#### Exercise inputs ####

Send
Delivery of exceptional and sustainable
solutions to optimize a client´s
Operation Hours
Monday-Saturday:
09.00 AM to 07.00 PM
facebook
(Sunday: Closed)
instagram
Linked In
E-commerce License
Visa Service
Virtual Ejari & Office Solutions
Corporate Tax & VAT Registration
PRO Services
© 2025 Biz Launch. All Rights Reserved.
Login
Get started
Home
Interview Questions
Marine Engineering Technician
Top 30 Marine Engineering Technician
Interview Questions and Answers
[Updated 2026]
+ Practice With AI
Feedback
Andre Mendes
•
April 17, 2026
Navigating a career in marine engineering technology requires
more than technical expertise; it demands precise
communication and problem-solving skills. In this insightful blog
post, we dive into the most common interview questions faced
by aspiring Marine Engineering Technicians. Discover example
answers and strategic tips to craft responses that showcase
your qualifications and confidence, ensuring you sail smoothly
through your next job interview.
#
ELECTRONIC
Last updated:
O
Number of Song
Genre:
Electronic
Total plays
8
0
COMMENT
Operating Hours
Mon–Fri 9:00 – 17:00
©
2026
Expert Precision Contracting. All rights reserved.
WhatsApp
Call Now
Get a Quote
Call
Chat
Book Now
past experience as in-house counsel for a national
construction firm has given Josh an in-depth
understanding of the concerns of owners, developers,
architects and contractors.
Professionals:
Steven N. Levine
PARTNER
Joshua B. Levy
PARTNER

####

> [What is expected] Output all of the data exactly.

> [Expected answer]
Send
Delivery of exceptional and sustainable
solutions to optimize a client´s
Operation Hours
Monday-Saturday:
09.00 AM to 07.00 PM
facebook
(Sunday: Closed)
instagram
Linked In
E-commerce License
Visa Service
Virtual Ejari & Office Solutions
Corporate Tax & VAT Registration
PRO Services
© 2025 Biz Launch. All Rights Reserved.
Login
Get started
Home
Interview Questions
Marine Engineering Technician
Top 30 Marine Engineering Technician
Interview Questions and Answers
[Updated 2026]
+ Practice With AI
Feedback
Andre Mendes
•
April 17, 2026
Navigating a career in marine engineering technology requires
more than technical expertise; it demands precise
communication and problem-solving skills. In this insightful blog
post, we dive into the most common interview questions faced
by aspiring Marine Engineering Technicians. Discover example
answers and strategic tips to craft responses that showcase
your qualifications and confidence, ensuring you sail smoothly
through your next job interview.
#
ELECTRONIC
Last updated:
O
Number of Song
Genre:
Electronic
Total plays
8
0
COMMENT
Operating Hours
Mon–Fri 9:00 – 17:00
©
2026
Expert Precision Contracting. All rights reserved.
WhatsApp
Call Now
Get a Quote
Call
Chat
Book Now
past experience as in-house counsel for a national
construction firm has given Josh an in-depth
understanding of the concerns of owners, developers,
architects and contractors.
Professionals:
Steven N. Levine
PARTNER
Joshua B. Levy
PARTNER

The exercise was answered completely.